A similar picture of broad Saudi participation emerged from a Jordanian intelligence investigation into the bombings at three Amman hotels in November 2005, in which 60 people were killed. The Jordanians reversed their original assumption that the bombers came from Iraq and established that they hailed from western Saudi Arabia, where they had trained and prepared for the attacks.


A recent discovery about the new ways of al Qaeda cells in the oil kingdom demonstrated that, far from being extinguished, they are alive and well and obey their invisible leader. DEBKA-Net-Weekly reveals that Saudi terror operatives gave up their distinctive beards and shaven heads in order to trick Saudi intelligence into the false assumption that they had packed in their al Qaeda associations and gone home to their families or tribes.


In fact, they had only changed their appearance, not their occupation. In the guise of non-religious young men, they continued to be active in most Saudi cities, including Riyadh.


The Saudi authorities uncovered the deceit in the battle they fought with a large group of al Qaeda gunmen cornered in the high-end Nahil suburb of Riyadh on June 23. Six al Qaeda operatives were killed – all dressed in the indistinctive clothes of modern young men. They had shorn the beards mandatory for pious Muslim men and acquired Western style hair cuts.

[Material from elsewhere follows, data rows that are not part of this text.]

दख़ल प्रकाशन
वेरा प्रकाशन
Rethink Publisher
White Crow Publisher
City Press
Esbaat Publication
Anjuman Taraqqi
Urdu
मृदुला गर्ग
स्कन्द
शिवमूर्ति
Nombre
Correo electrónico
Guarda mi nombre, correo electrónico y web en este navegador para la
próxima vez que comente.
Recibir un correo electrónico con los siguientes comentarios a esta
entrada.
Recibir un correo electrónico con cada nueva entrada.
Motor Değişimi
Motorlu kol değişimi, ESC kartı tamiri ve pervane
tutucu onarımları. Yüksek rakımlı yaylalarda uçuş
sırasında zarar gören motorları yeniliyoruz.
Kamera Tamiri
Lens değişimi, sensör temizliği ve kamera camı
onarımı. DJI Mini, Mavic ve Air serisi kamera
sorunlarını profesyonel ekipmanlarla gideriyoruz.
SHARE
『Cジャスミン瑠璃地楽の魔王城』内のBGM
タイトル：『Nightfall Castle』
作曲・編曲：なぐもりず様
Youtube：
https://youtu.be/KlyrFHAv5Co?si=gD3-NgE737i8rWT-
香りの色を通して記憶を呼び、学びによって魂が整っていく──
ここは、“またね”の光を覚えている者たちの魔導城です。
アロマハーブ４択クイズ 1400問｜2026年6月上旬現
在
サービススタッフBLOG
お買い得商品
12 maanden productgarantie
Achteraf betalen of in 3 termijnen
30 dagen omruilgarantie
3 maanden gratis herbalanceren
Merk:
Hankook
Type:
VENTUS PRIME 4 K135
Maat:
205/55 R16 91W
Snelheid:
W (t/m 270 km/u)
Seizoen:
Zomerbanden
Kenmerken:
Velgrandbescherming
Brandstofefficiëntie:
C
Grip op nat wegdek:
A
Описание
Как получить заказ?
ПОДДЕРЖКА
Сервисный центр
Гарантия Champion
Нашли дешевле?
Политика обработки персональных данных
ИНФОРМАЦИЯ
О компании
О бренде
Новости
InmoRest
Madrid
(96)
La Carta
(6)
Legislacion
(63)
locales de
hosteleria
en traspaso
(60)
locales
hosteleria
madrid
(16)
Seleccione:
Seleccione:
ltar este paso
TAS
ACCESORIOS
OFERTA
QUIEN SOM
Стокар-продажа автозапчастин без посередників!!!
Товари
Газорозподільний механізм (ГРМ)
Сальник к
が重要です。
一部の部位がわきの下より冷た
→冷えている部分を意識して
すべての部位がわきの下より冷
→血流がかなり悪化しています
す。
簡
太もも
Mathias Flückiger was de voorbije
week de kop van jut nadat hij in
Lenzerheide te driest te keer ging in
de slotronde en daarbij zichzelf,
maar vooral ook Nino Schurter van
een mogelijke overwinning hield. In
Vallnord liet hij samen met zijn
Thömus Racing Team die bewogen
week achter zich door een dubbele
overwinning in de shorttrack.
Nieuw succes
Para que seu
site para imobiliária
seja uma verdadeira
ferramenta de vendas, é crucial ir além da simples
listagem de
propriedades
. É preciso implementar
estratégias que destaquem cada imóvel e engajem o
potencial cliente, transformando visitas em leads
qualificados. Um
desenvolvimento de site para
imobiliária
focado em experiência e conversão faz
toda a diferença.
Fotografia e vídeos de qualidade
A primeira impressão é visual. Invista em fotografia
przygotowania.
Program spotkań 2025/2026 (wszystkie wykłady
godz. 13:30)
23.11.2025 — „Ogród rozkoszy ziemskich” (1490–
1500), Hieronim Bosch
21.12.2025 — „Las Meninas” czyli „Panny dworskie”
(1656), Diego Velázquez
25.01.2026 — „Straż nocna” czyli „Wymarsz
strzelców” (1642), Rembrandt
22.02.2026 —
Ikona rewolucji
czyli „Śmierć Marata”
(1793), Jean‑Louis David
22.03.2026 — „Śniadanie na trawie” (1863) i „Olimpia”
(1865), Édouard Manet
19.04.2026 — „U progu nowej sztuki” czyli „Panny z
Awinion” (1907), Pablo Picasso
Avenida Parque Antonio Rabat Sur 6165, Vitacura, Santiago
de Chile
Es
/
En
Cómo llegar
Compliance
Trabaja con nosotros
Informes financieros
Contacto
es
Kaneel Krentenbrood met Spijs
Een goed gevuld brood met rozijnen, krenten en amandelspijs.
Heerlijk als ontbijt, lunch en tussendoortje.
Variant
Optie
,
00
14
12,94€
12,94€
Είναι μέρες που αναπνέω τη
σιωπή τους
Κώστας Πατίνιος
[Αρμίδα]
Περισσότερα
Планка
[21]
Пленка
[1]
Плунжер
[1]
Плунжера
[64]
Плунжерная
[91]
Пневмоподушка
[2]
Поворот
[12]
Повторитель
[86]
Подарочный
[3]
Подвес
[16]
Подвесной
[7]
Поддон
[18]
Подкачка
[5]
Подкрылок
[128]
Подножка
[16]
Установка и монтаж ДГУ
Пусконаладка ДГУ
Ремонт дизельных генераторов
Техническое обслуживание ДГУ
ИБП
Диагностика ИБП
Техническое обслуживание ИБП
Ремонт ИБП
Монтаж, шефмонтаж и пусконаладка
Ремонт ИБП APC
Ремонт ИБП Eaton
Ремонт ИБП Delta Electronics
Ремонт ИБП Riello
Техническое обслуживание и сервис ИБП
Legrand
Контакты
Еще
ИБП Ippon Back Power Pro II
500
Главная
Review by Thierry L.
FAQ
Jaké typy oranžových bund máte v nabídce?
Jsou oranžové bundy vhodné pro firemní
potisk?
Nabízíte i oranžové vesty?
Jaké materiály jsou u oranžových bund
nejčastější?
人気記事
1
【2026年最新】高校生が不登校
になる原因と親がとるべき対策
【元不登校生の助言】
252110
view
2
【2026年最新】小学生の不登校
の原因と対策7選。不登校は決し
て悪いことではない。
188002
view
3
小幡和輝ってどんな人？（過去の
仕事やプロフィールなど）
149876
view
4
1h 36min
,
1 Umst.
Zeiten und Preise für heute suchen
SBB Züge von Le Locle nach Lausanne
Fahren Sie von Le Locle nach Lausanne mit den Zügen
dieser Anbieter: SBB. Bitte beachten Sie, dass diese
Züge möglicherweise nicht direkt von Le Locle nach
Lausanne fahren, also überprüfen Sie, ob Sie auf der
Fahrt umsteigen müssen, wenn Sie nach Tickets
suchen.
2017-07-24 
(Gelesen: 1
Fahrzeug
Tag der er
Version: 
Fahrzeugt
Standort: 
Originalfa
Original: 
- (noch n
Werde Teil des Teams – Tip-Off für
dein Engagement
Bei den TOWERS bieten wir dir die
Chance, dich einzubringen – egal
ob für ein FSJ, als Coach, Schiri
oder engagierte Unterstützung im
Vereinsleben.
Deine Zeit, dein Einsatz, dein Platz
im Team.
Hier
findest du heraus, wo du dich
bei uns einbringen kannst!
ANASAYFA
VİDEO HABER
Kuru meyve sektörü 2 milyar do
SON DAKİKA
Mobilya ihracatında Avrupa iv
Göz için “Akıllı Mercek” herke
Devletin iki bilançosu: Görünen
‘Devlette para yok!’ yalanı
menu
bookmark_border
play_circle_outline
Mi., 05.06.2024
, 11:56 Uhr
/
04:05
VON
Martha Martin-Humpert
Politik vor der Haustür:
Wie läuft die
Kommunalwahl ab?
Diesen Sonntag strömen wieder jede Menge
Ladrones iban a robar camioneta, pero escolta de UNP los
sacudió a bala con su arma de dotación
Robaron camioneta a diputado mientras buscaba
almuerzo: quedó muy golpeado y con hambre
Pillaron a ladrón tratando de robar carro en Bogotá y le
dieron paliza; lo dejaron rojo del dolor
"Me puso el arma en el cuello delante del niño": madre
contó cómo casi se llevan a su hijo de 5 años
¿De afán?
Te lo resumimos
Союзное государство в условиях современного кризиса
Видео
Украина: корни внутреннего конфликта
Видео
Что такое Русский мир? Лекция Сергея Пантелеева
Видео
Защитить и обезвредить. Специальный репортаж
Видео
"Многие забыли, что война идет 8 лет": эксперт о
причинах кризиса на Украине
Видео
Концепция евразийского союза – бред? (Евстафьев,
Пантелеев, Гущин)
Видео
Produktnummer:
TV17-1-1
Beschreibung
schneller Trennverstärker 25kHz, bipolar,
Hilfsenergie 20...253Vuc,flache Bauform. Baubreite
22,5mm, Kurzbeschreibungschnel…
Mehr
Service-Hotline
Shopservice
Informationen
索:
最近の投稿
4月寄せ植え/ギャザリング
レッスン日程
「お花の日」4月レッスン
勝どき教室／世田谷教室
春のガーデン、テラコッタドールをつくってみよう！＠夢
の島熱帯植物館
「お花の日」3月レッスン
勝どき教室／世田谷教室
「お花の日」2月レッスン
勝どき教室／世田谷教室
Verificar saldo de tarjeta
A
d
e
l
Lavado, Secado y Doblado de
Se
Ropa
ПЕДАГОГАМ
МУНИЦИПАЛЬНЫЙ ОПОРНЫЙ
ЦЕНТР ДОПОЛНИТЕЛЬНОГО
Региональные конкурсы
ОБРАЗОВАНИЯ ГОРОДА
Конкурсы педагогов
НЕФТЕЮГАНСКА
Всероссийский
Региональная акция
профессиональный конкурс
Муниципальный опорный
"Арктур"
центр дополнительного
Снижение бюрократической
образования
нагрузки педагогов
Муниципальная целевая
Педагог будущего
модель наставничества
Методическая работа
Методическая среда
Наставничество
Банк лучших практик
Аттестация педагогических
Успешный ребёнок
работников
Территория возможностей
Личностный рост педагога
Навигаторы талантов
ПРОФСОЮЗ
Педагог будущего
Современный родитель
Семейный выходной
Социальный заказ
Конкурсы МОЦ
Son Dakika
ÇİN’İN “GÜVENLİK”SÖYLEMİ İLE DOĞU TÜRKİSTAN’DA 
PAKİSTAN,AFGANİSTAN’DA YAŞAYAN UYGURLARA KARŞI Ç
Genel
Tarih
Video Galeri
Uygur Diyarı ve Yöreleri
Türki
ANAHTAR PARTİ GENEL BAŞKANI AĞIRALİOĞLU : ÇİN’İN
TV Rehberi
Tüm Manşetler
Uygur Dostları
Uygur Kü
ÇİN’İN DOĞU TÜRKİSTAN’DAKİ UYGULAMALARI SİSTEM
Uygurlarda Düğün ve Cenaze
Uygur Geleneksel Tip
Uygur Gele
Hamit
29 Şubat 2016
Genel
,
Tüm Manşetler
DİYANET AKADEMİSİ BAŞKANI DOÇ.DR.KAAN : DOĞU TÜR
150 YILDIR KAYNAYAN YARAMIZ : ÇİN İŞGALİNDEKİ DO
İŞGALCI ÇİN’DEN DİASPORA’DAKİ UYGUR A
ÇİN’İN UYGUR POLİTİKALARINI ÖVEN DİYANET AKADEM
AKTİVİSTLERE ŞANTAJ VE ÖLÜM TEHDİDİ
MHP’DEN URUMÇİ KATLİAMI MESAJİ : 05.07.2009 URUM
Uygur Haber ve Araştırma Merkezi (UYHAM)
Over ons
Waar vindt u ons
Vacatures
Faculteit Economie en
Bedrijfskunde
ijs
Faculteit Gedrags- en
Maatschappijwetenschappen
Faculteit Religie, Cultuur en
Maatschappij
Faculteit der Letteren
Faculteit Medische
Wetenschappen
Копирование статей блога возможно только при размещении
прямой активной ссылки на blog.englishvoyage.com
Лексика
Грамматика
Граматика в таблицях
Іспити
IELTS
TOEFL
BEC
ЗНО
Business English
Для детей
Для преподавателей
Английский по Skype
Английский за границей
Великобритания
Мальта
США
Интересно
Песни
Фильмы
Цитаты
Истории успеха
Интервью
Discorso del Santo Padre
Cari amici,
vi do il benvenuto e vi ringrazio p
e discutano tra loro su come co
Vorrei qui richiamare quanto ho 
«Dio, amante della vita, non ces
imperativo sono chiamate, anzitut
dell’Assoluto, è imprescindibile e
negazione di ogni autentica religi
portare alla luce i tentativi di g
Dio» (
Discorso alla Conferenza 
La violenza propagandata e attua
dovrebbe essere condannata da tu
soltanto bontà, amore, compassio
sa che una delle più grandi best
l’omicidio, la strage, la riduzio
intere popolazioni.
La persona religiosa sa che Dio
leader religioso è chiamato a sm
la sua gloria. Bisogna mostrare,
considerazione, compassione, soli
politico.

No one would have picked them out for Muslim fundamentalists. They also carried $5 m in their pockets.


A brief investigation brought to light the special dispensation bin Laden in person had given al Qaeda fighters in Saudi Arabia to assume non-religious fronts to elude capture.


His call to hundreds of his followers to cross Saudi Arabia’s southern border into Yemen and forgather for battle on the new frontline against its ruler is part of the new bin Laden scheme; it is the key to the new strategy he is in the process of shaping.


Yemen is bin Laden’s ancestral home, where many tribal leaders, especially in Hadhramauth and the borderlands with Saudi Arabia, own greater allegiance to the al Qaeda leader than to Abdullah Salah.


Furthermore, a month ago, Somalia’s fundamentalist Union of Islamic Courts defeated the pro-US alliance of warlords and seized power in Mogadishu. Among the leaders of the victorious group were several senior al Qaeda East African operatives.


This tidal change in the Horn of Africa’s fortunes reignited in bin Laden his old dream of establishing a new caliphate stretching from Afghanistan to Arabia and across the sea to East Africa.


In recognition of Zarqawi’s operational prowess, Bin Laden was shrewd enough to give him free rein to pursue his strategic goals, although he did not altogether share them. For instance, bin Laden never really endorsed Zarqawi’s aspiration to shift the focus of al Qaeda’s campaign from Iraq to Jordan, Sinai, Egypt and Palestine. But he gave him his head and did not interfere.


Now that the chief of the Iraq wing is gone, the al Qaeda leader is taking advantage of the moment to regain command of al Qaeda’s strategic directions.


After analyzing the contents of the coded messages circulating around the terrorist organization, DEBKA-Net-Weekly’s al Qaeda experts have concluded that bin Laden is convinced that by toppling Abdullah Salah in Sanaa and replacing his government with a pro-al Qaeda regime, as in Mogadishu, his fundamentalist organization can go on to build a strong axis linking Afghanistan-Pakistan, Somalia, Sanaa and Baghdad.


For this reason, the latest bin Laden tapes show little interest in the Levant, Egypt and Palestine, which were Zarqawi favorites.